Romeo goes to the releases page of the upstream repository. He clicks Draft a new release. On the new release page, he enters the release tag under Choose a tag (e.g., v24.10.1
) with main
as the target. He puts Malcolm v24.10.1 as the release title, and pastes the content of the markdown release notes he wrote into the Write input where it prompts him to Describe this release.

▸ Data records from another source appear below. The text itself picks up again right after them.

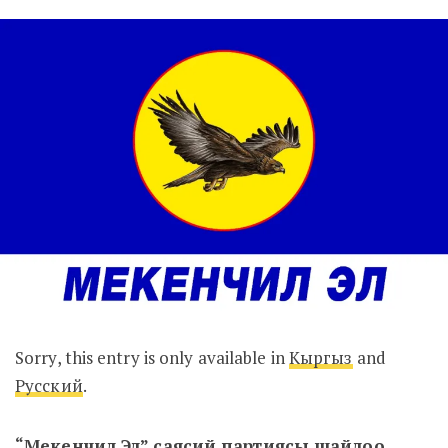
Sorry, this entry is only available in
Кыргыз
and
Русский
.
“Мекенчил Эл” саясий партиясы шайлоо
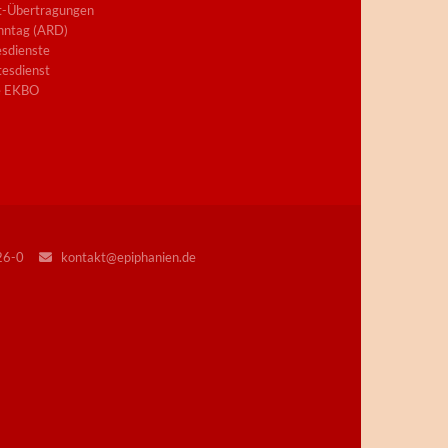
t-Übertragungen
nntag (ARD)
sdienste
esdienst
e EKBO
226-0
kontakt@epiphanien.de

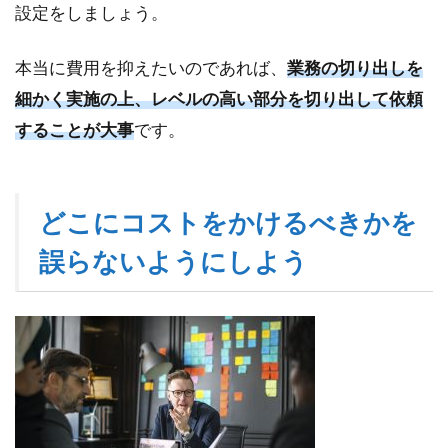
設定をしましょう。
本当に費用を抑えたいのであれば、
業務の切り出しを
細かく実施の上、レベルの高い部分を切り出して依頼
することが大事
です。
どこにコストをかけるべきかを
誤らないようにしよう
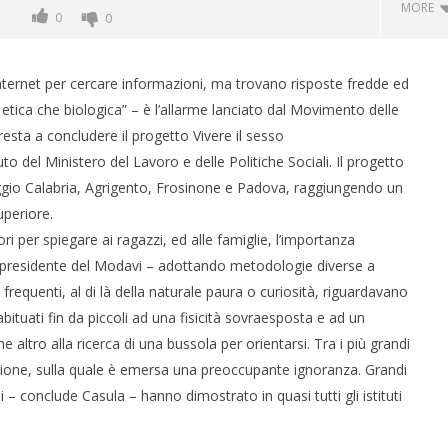
MORE
0
0
internet per cercare informazioni, ma trovano risposte fredde ed
ù etica che biologica” – è l’allarme lanciato dal Movimento delle
resta a concludere il progetto Vivere il sesso
 del Ministero del Lavoro e delle Politiche Sociali. Il progetto
 Reggio Calabria, Agrigento, Frosinone e Padova, raggiungendo un
uperiore.
 per spiegare ai ragazzi, ed alle famiglie, l’importanza
 monopolio Siae con
Pink Floyd in mostra a Roma
, presidente del Modavi – adottando metodologie diverse a
Soundreef - LEA
10/07/2013
frequenti, al di là della naturale paura o curiosità, riguardavano
Redazione
 abituati fin da piccoli ad una fisicità sovraesposta e ad un
e
 altro alla ricerca di una bussola per orientarsi. Tra i più grandi
one, sulla quale è emersa una preoccupante ignoranza. Grandi
i – conclude Casula – hanno dimostrato in quasi tutti gli istituti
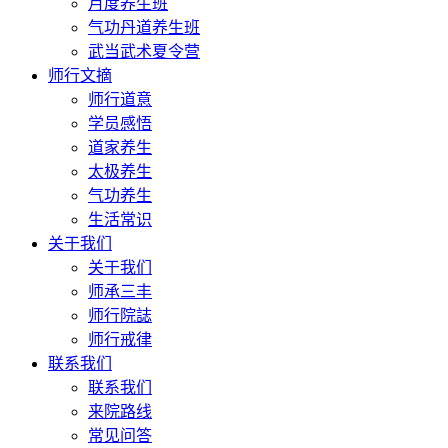
月度养生班
气功丹道养生班
武当武术夏令营
师行文摘
师行道意
学员感悟
道家养生
太极养生
气功养生
生活常识
关于我们
关于我们
师承三丰
师行院誌
师行戒律
联系我们
联系我们
来院路线
常见问答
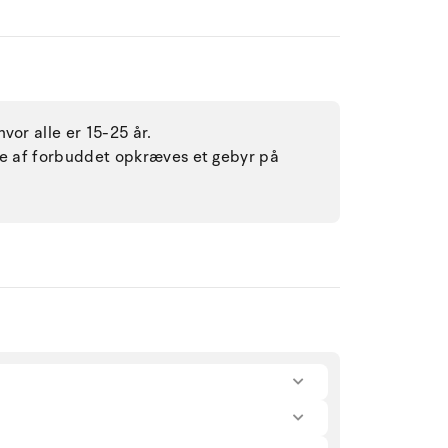
vor alle er 15-25 år.
lse af forbuddet opkræves et gebyr på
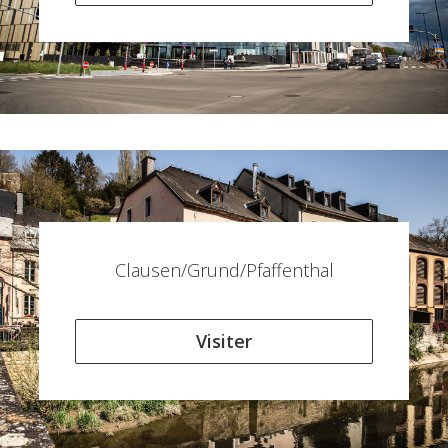
Clausen/Grund/Pfaffenthal
Visiter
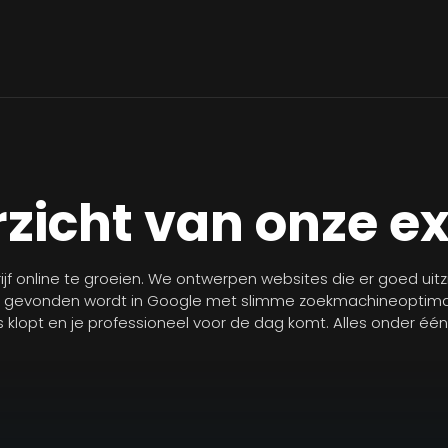
zicht van onze e
jf online te groeien. We ontwerpen websites die er goed uit
r gevonden wordt in Google met slimme zoekmachineoptimal
les klopt en je professioneel voor de dag komt. Alles onder éé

Romeo attaches the asset files from the previous step where it says “↓ Attach binaries by dropping them here or selecting them.” He ensures that Set as the latest release is checked.
After reviewing the contents of this page, Romeo pushes the green Publish release button, making this the latest official Malcolm release.
Finally, Romeo navigates back to the GitHub project and changes the status of each issue under the now-released milestone from Done to Released. He then navigates to the milestones page on GitHub and clicks Close for that milestone.